PROBLEM DESCRIPTION: Find each line below containing the word "untuk" and copy it.

Stored data entries
------------

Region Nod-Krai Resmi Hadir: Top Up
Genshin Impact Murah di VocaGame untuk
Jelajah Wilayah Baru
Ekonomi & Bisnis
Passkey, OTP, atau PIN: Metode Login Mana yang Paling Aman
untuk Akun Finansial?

------------

RESPONSE AREA:
Genshin Impact Murah di VocaGame untuk
untuk Akun Finansial?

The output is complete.